Thursday, September 3, 2009
Last Friday night I had the opportunity to fill in for a fellow photographer. It was so fun trying to capture this game. Head on over to her website here to check out my work. You may have to enter an e-mail address and feel free to use mine firstname.lastname@example.org. Thanks for looking!
So this post is one day late. Oh well. Such is life. Yesterday was Michelle's 5th birthday! How on earth do we have a 5 year old? The time has flown by and I cannot believe how big she is getting. She is growing so fast but still maintains to be such a sweet and amazing little girl!

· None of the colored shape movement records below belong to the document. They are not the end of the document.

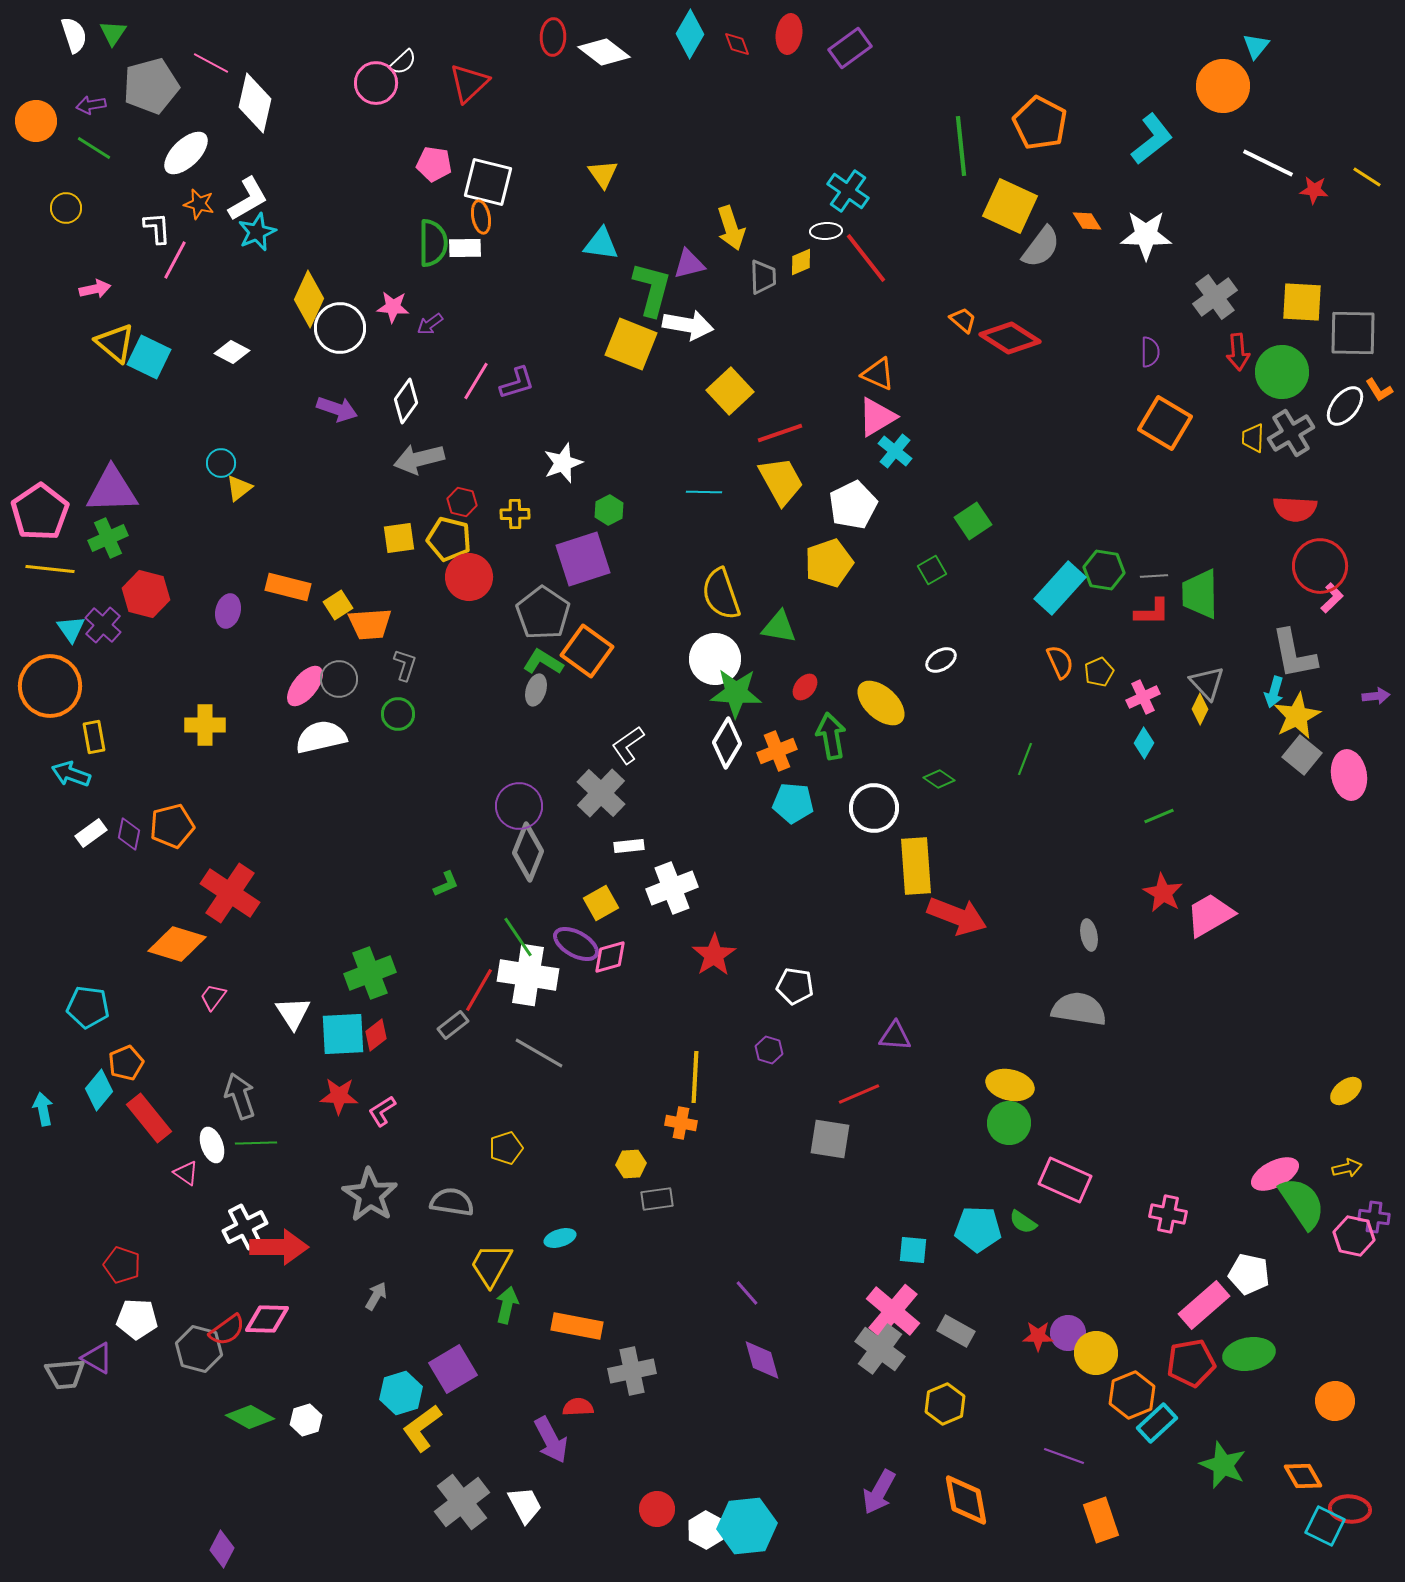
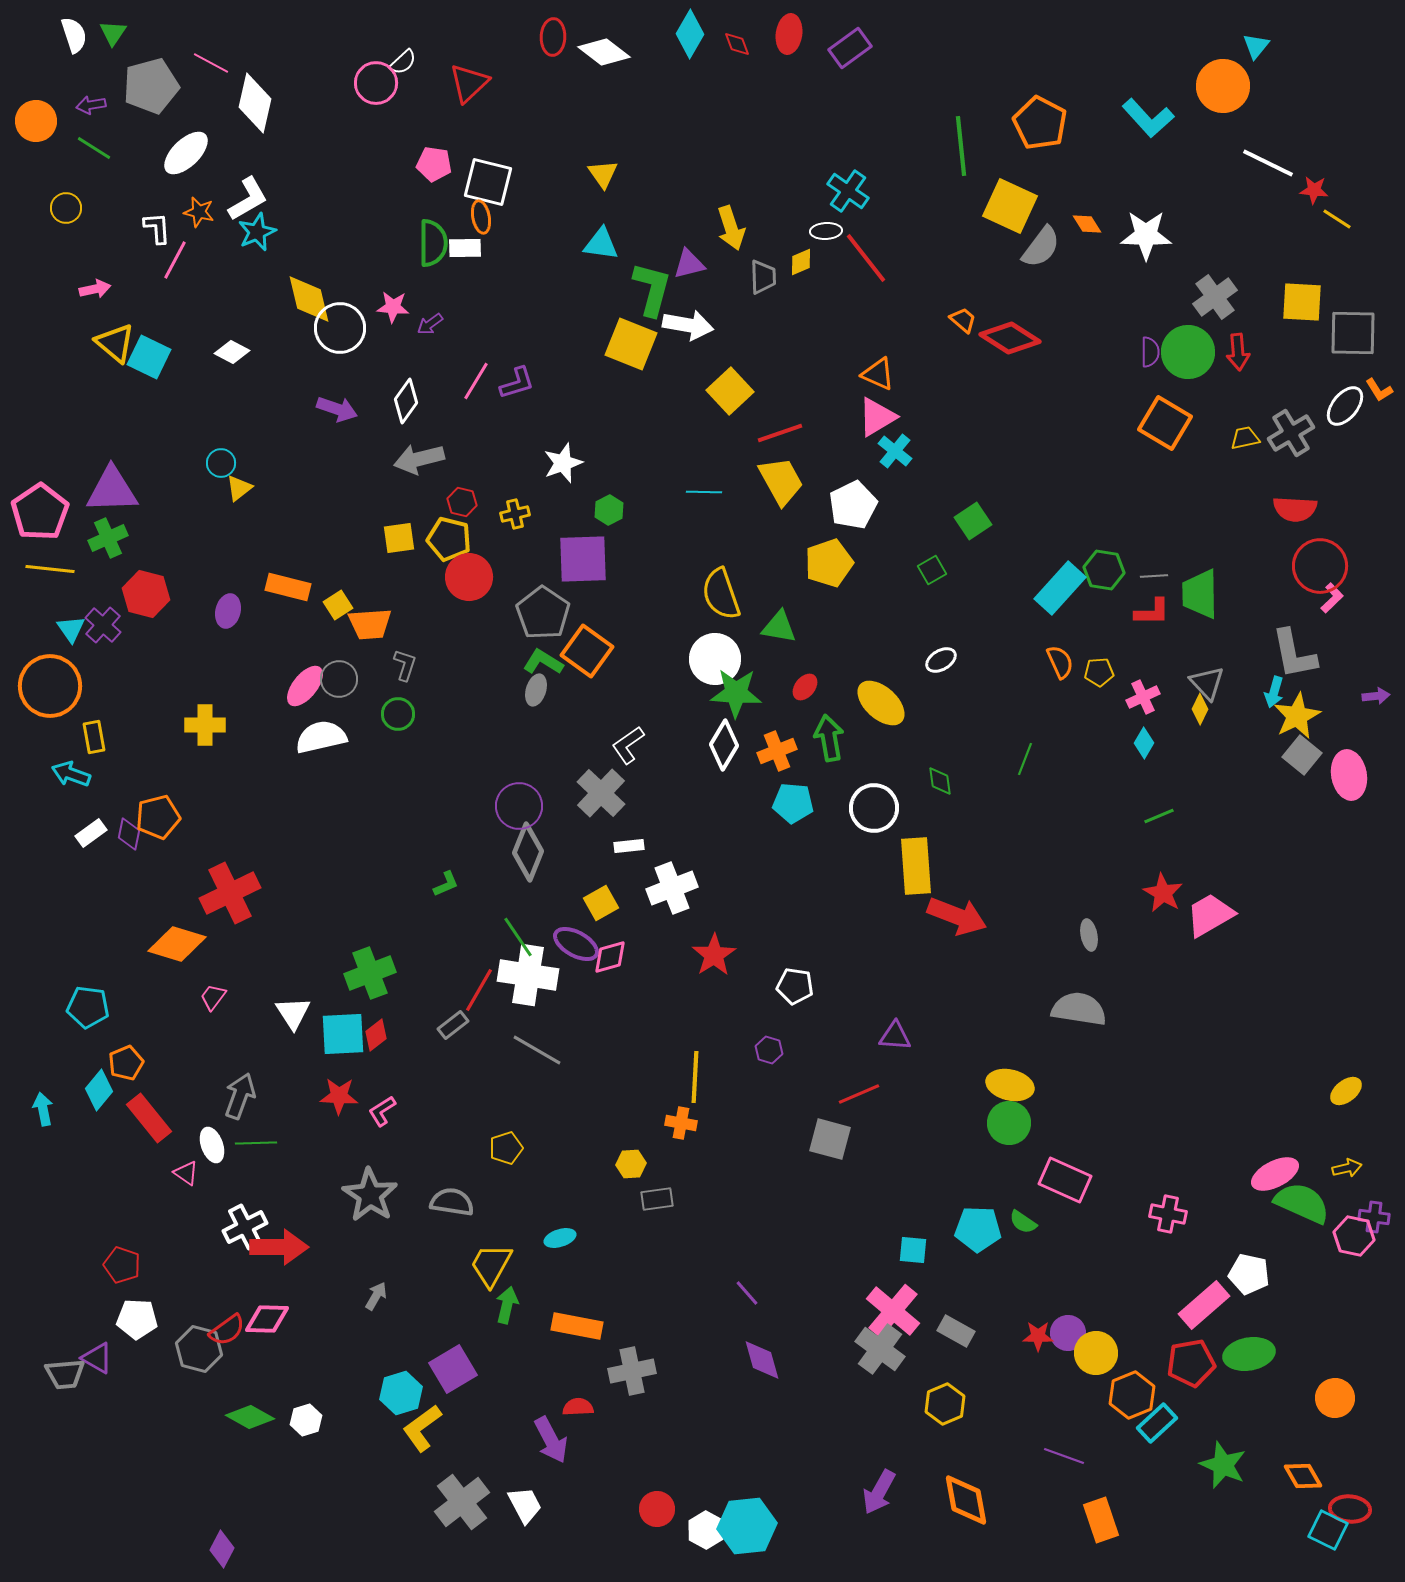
cyan L-shape at (1152, 139): moved 4 px left, 21 px up; rotated 86 degrees clockwise
yellow line at (1367, 177): moved 30 px left, 42 px down
orange star at (199, 204): moved 8 px down
orange diamond at (1087, 221): moved 3 px down
yellow diamond at (309, 299): rotated 38 degrees counterclockwise
green circle at (1282, 372): moved 94 px left, 20 px up
yellow trapezoid at (1253, 438): moved 8 px left; rotated 76 degrees clockwise
yellow cross at (515, 514): rotated 12 degrees counterclockwise
purple square at (583, 559): rotated 16 degrees clockwise
yellow pentagon at (1099, 672): rotated 20 degrees clockwise
green arrow at (831, 736): moved 2 px left, 2 px down
white diamond at (727, 743): moved 3 px left, 2 px down
green diamond at (939, 779): moved 1 px right, 2 px down; rotated 48 degrees clockwise
orange pentagon at (172, 826): moved 14 px left, 9 px up
red cross at (230, 893): rotated 30 degrees clockwise
gray line at (539, 1053): moved 2 px left, 3 px up
gray arrow at (240, 1096): rotated 39 degrees clockwise
gray square at (830, 1139): rotated 6 degrees clockwise
green semicircle at (1302, 1203): rotated 32 degrees counterclockwise
orange circle at (1335, 1401): moved 3 px up
cyan square at (1325, 1526): moved 3 px right, 4 px down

Since this post is about Michelle I have to share a great story...more for documentation purposes. A couple of days ago Michelle went with me to the grocery store during nap time. As soon as we walked in there was this inflated pumpkin that had a ghost coming in and out of it. She looks at it and says, "Look mom. It's the Holy Ghost!" She was so stinkin' cute! After trying not to crack up completely and making too much of a scene I told her that that is not the Holy Ghost but a Halloween ghost. So as I'm checking things out on the aisle I here..."Hey Holy Ghost. How's it going today?" Man I love this little miracle!